Praying the Mission
- I. How, What, Why, When, Where—and to Whom—Do You Pray?
Reflect: Is your life one of unfulfilled desires (James 4:2-3), or powerful prayers (James 5:13-18)?
- II. Prayer in Luke
- Luke is punctuated by prayer at significant times, for instance:
- John the Baptist's annunciation (1:10).
Jesus' baptism (3:21).
In solitude as his fame grows (5:16).
Before calling the Twelve (6:12).
Before Peter's confession that he is the Messiah (9:18).
At the Transfiguration (9:28-29).
Before his disciples ask him how to pray (11:1ff).
On the night he is betrayed, for his disciples (22:32).
In Gethsemane as his disciples sleep (22:41).
- And in Acts:
- Apostles awaiting God (1:14).
Before replacing Judas Iscariot (1:24).
For boldness, after persecution (4:23-31).
Before appointing 'deacons' (servants) (6:6-7).
Stephen's forgiveness (7:60).
For signs and wonders (9:40-42).
In Peter meeting Cornelius (10-11).
For imprisoned Peter (12:12).
With fasting, before commissioning Paul and Barnabas (13:1-3)
In appointing church leaders (14:23).
Imprisoned Paul and Silas, saving the jailer (16:25-34).
Before Paul goes from Ephesus to Jerusalem (20:36-38, 21:5-6).
Paul receiving a word of knowledge at Jerusalem's Temple (22:17-21).
In Malta, healing Publius' father (28:8).
- III. Prayer Serves God's Mission
- In Luke-Acts (and Paul, and the rest of the NT) all this praying is set within the unfolding mission of God
- through Israel, Jesus, and Church.
- Jesus' deputized disciples are not equipped to participate in that mission:
- They fail to understand Jesus at the Transfiguration (9:33),
misunderstand the Kingdom's greatness (9:44-45),
reject the Son of Man's rejection (9:46-48), and
misinterpret that rejection as calling for wrath (9:51-55).
- In sum, they are rather "James 4-ish."
- Yet Jesus still sends them out in 10:1-2 and warns of rejection,
- they joyfully return in 10:17, and he gently rebukes them in 10:20, promising two starkly diverging futures in 10:25-37 (lawyer v.
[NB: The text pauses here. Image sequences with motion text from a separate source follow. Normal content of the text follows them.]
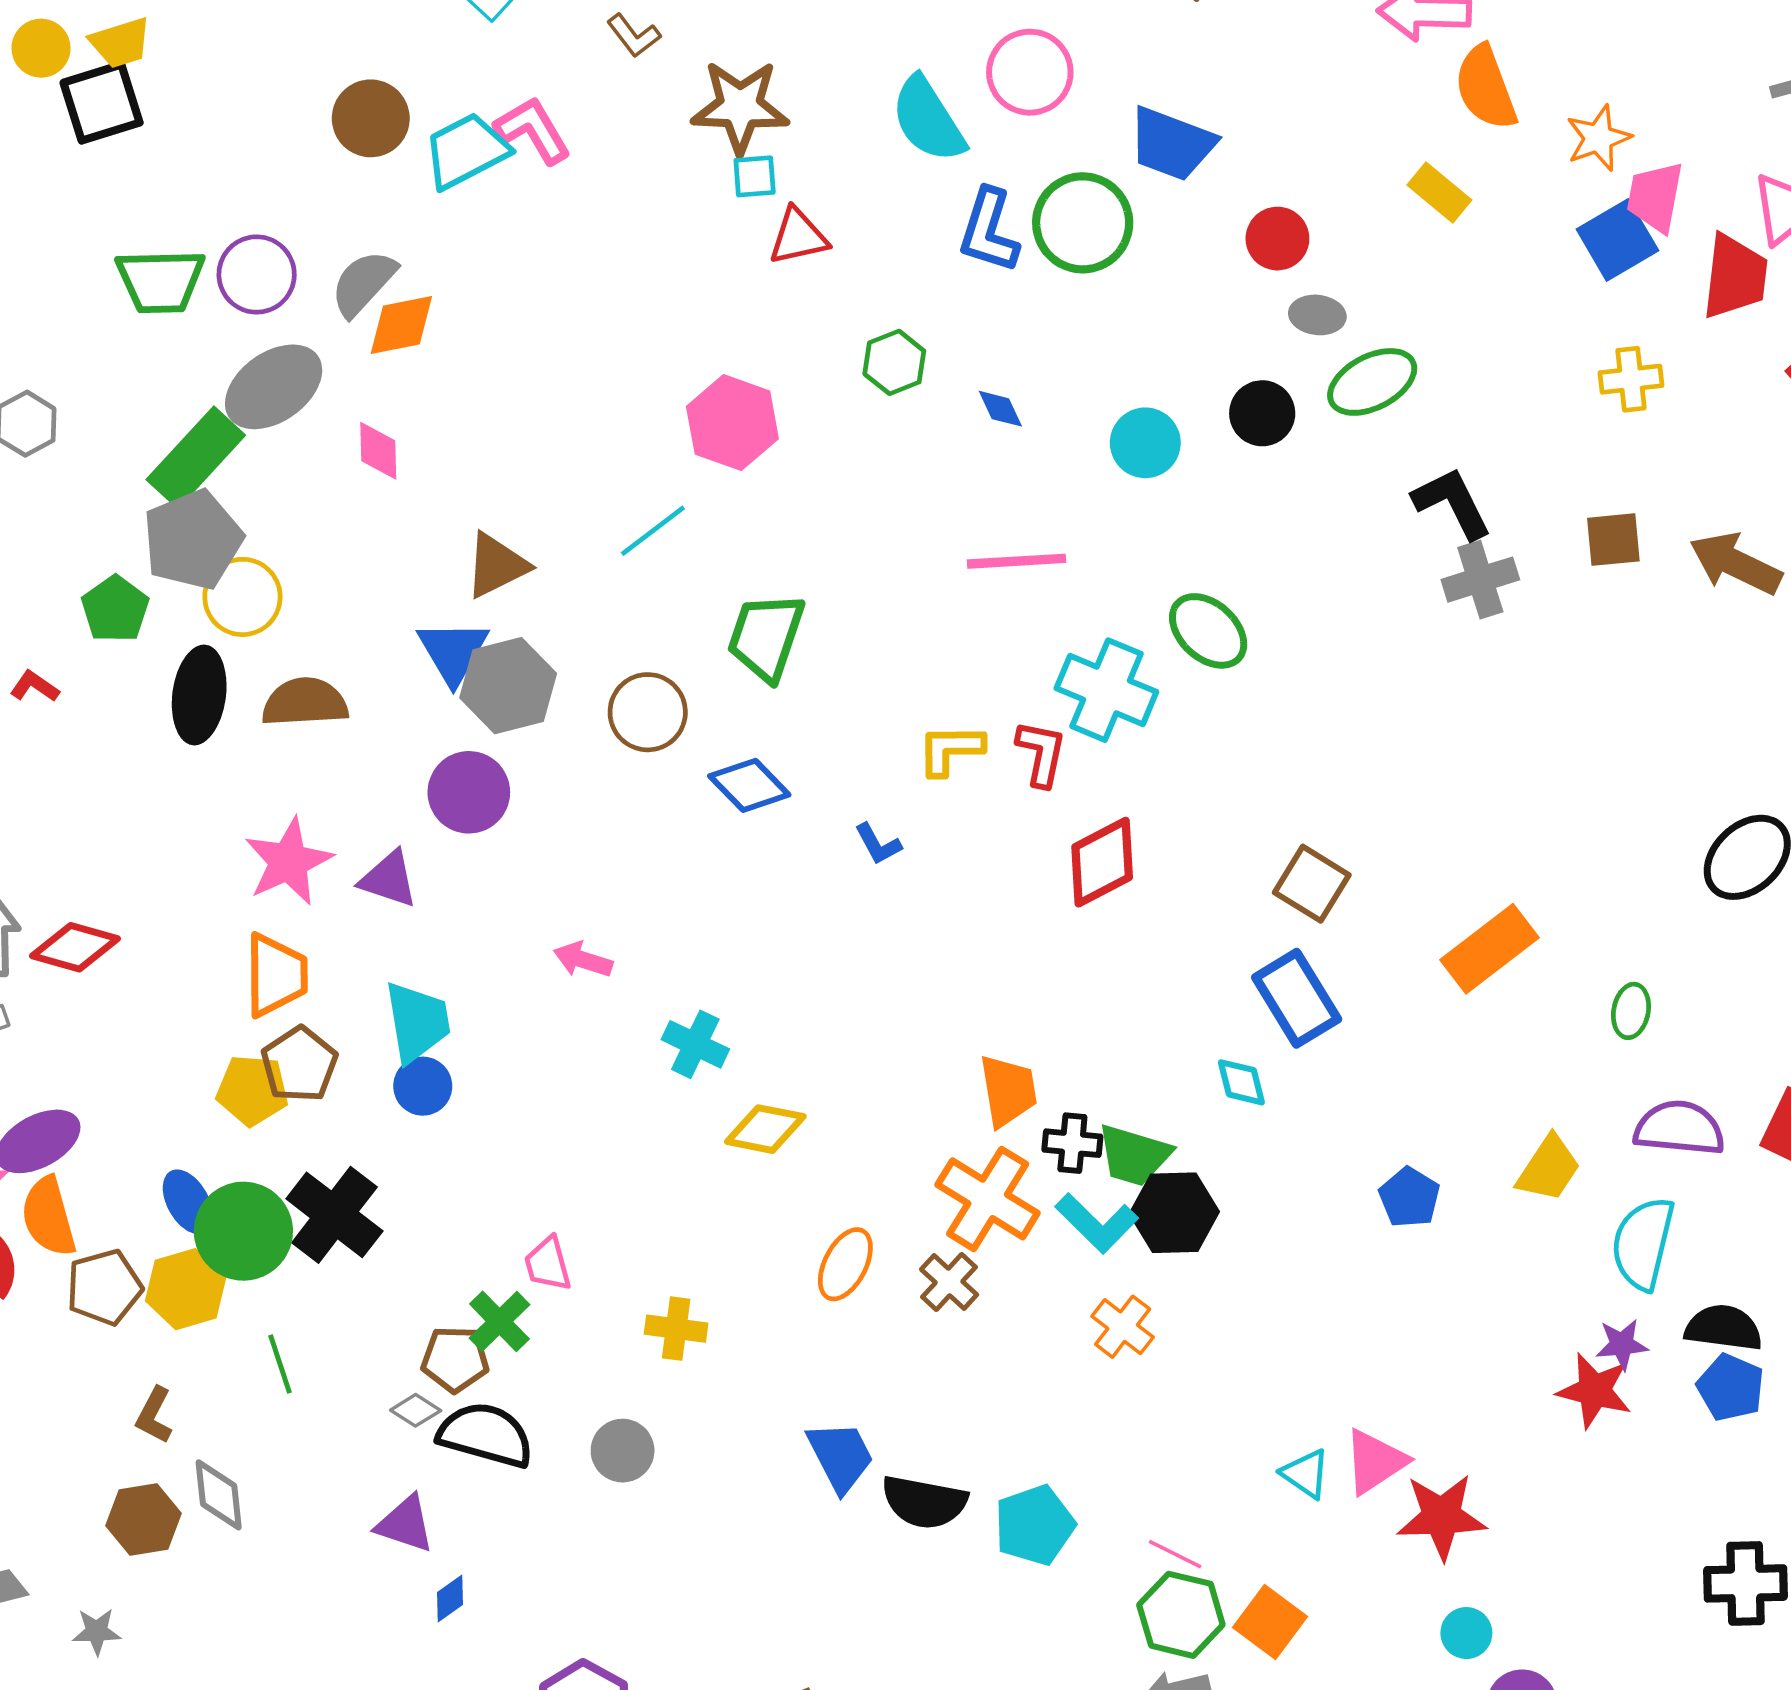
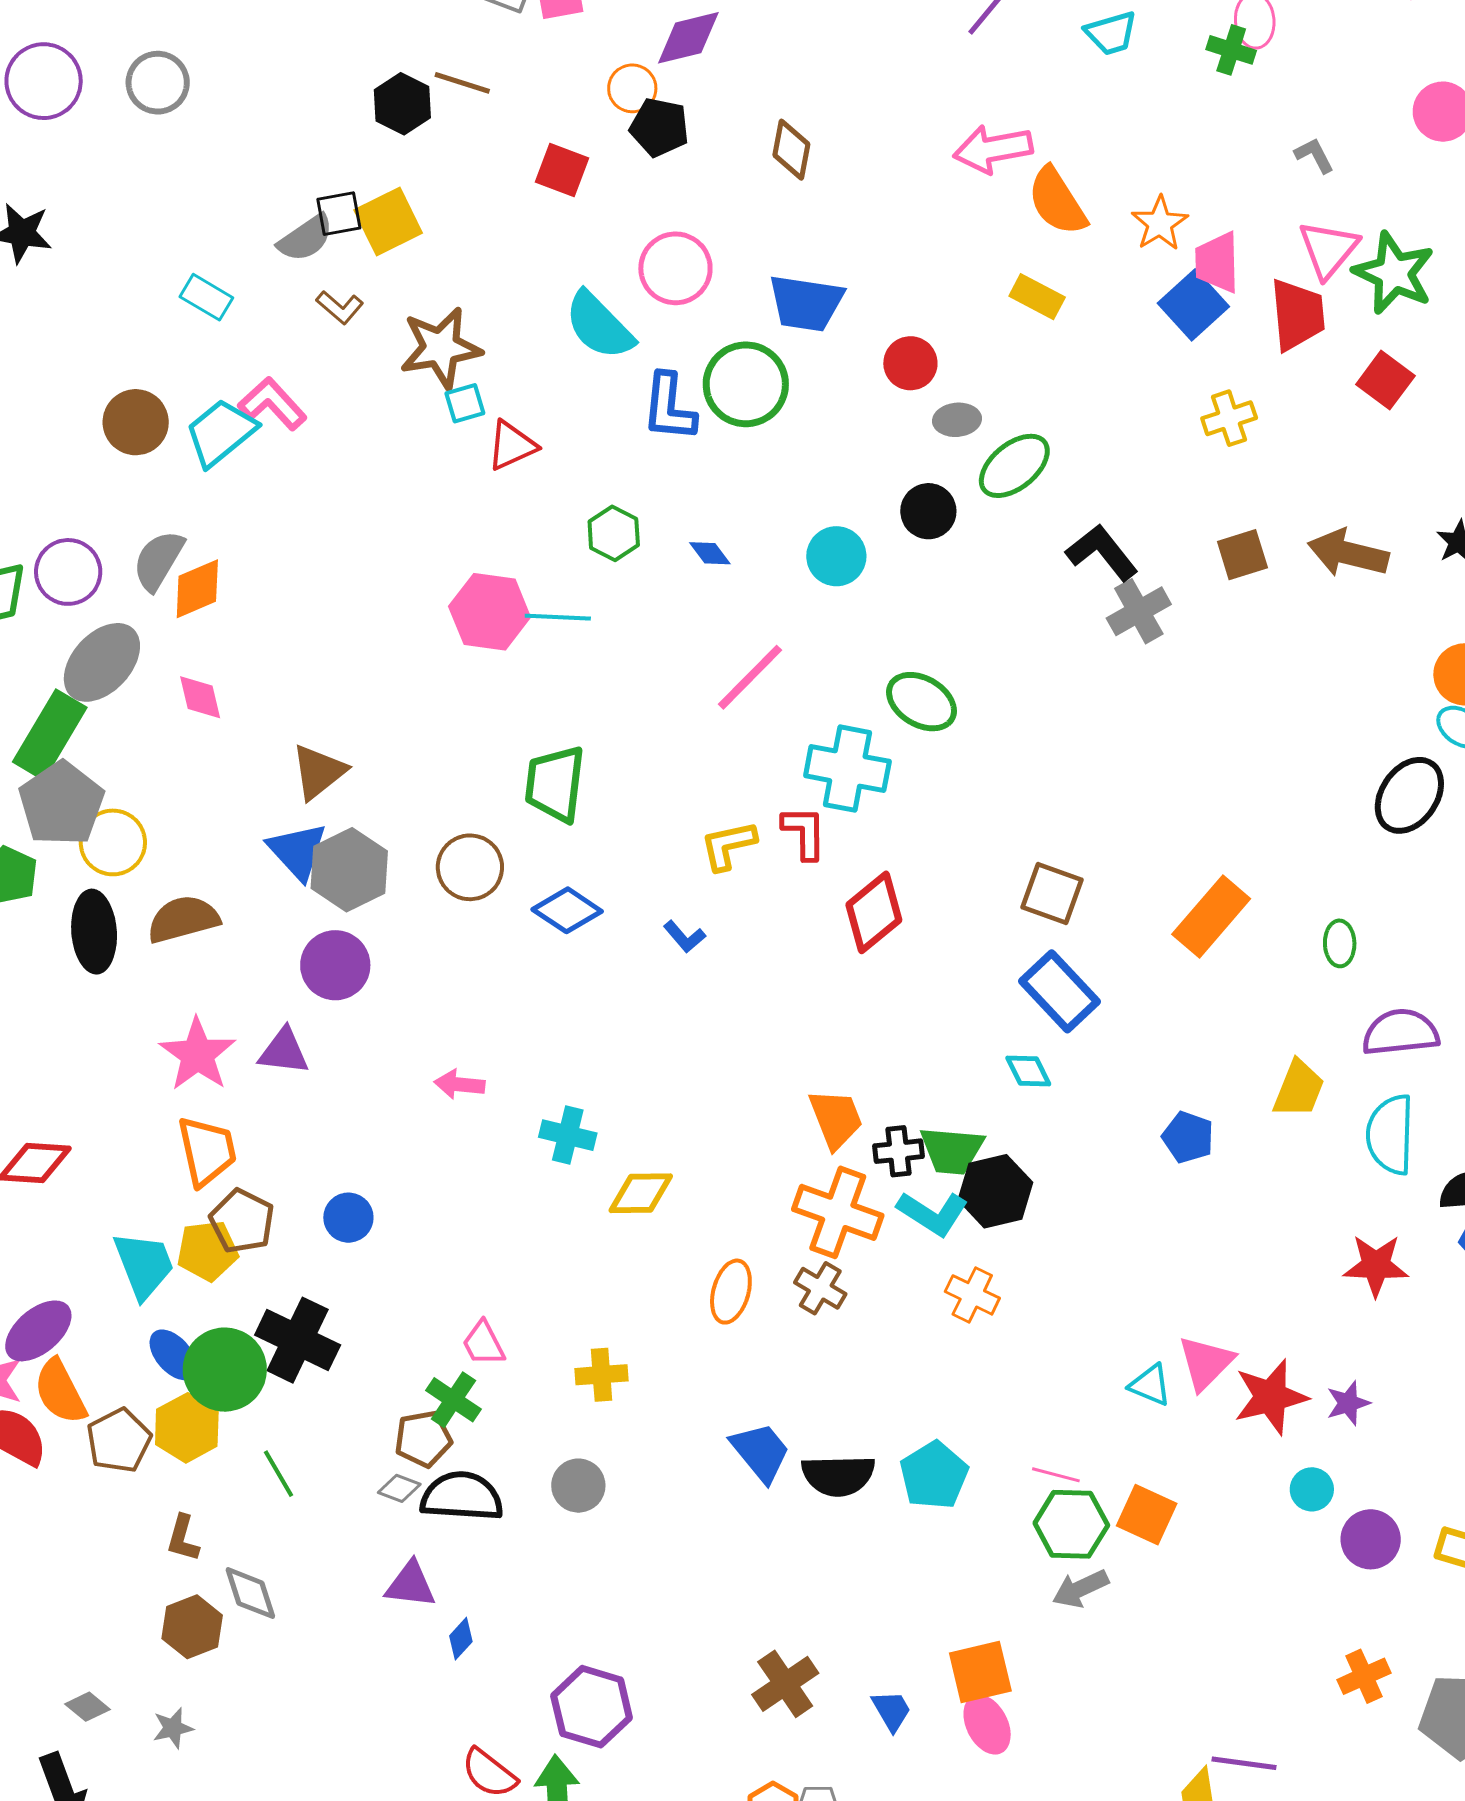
cyan line: (653, 531) -> (558, 617), moved, turned 52
pink line: (1016, 561) -> (750, 677), turned -30
cyan trapezoid: (417, 1022) -> (144, 1265), moved
purple star: (1622, 1344) -> (1348, 1403), moved

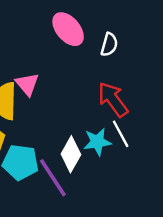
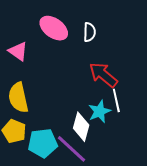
pink triangle: (27, 84) -> (18, 51), moved
white line: (121, 134) -> (116, 100), turned 30

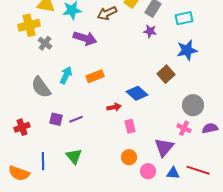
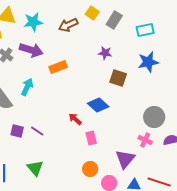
purple star: (150, 31) -> (105, 53), moved
purple arrow: (85, 38) -> (31, 50), moved
brown square: (166, 74) -> (118, 78), moved, turned -30
orange rectangle: (95, 76) -> (58, 67), moved
red arrow: (114, 107) -> (75, 119), turned -128
purple line: (76, 119) -> (37, 131), turned 56

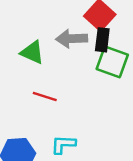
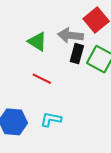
black rectangle: (102, 40) -> (77, 54), moved

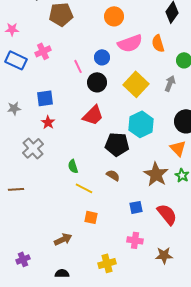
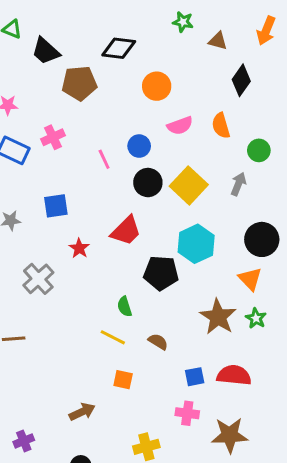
pink semicircle: (130, 43) -> (180, 126), size x0.7
black circle: (97, 82) -> (148, 183), moved
red star: (48, 122) -> (79, 248), moved
green semicircle: (73, 166) -> (125, 307), moved
brown semicircle: (113, 175) -> (158, 342), moved
blue square: (136, 207) -> (195, 377), moved
red semicircle: (167, 214) -> (234, 375), turned -45
brown star: (164, 255) -> (230, 435), size x1.4

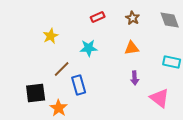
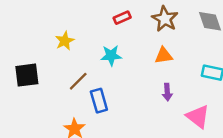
brown star: (133, 18) -> (165, 19), size x1.5
black square: (36, 93) -> (27, 75), moved

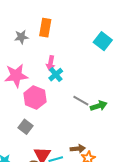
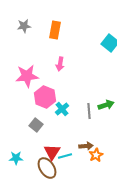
gray star: (21, 37) -> (24, 26), moved
cyan cross: (56, 75) -> (62, 109), moved
gray line: (81, 101) -> (89, 111), moved, turned 56

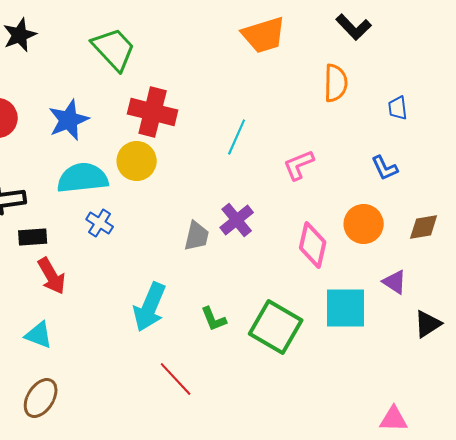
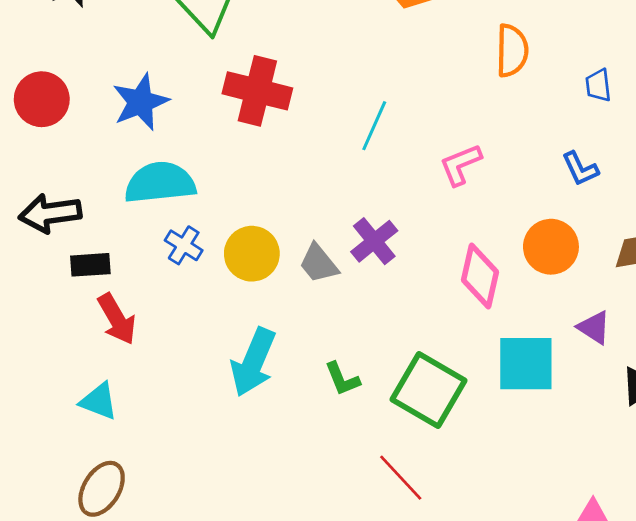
yellow circle: (137, 161) -> (252, 254), moved
gray trapezoid: (197, 236) -> (319, 263), turned 128
red line: (176, 379) -> (401, 478), moved

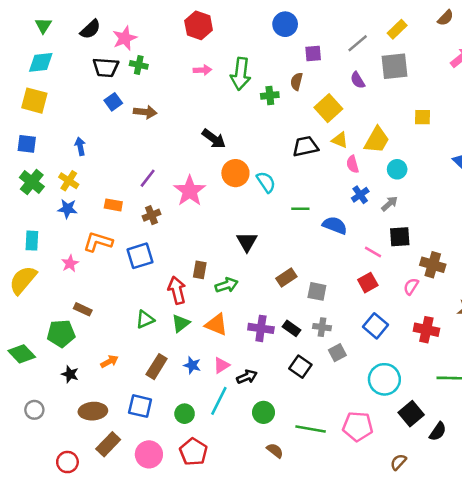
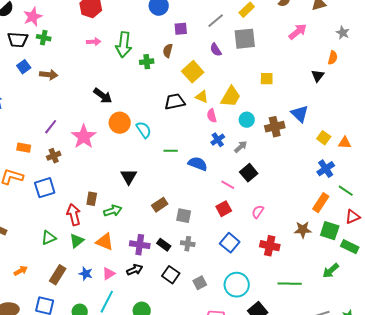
black square: (400, 237) -> (249, 173), turned -36
brown cross: (433, 265) -> (275, 127), moved, turned -30
gray square: (337, 353) -> (200, 283), moved
black arrow: (247, 377) -> (135, 270), moved

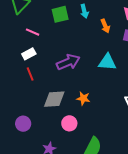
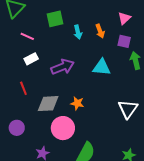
cyan arrow: (84, 11) -> (78, 32), moved
white rectangle: (29, 54) -> (31, 59), moved
red line: (30, 74) -> (23, 88), moved
pink circle: (69, 123) -> (63, 128), size x1.5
Good Samaritan) and 10:38-42 (Martha v. Mary).
- The need to be "James 5ish" sets the stage for asking Jesus how they (not just he) should pray.
- IV. Christ Prays his Mission—with Us
Jesus teaches his disciples to pray during the 'travel narrative' to Calvary (18:1-8, 9-18) facing the trials to come (21:36, 22:40, 22:46).
- He answers their request with an extended Kaddish:
- centered on his—now our—Father's work,
shifting from cosmic frame to community frame,
and from the Father's role to ours.
- The Lord's Prayer is a 'rule of prayer' (lex orandi) to see whether our prayers serve God's true mission (thus James 5)
- or some other rival mission (thus James 4).
This practical intimacy will shape and govern our theological imaginations (lex credendi).
- V. Mission Parameters
The disciples were slow to know God's mission through Israel, Jesus, and the Church.
The prayer's petitions are God's mission parameters (Luke 11:2-4):
- achieving the holiness of our Father's name (theology),
announcing his Kingdom's advent (new creation),
realizing his will on earth (pneumatology);
resourcing his people to share his good news (providence),
replenishing our relationships to restore people (atonement), and
saving us in his Son through his Spirit (worship).
- Learning the mission means learning the story of Jesus, Christ crucified and risen, and our place in it.
The disciples come to understand because they live that story.
We pray the Son's mission with the Son's persistence (Luke 11:5-10) to receive the Son's Spirit, for others (Luke 11:11-13)
- in this and other forms of prayer (psalms, Zúme prayer cycle, tongues, vigils, fasting, etc.)
- The unremitting negativity of the rest of Luke 11 announces the consequences of rebelling against Christ's mission;
- the transfiguring work of mission-aligned prayer in the Father's heart converts James 4 prayer-life into James 5 prayer-life.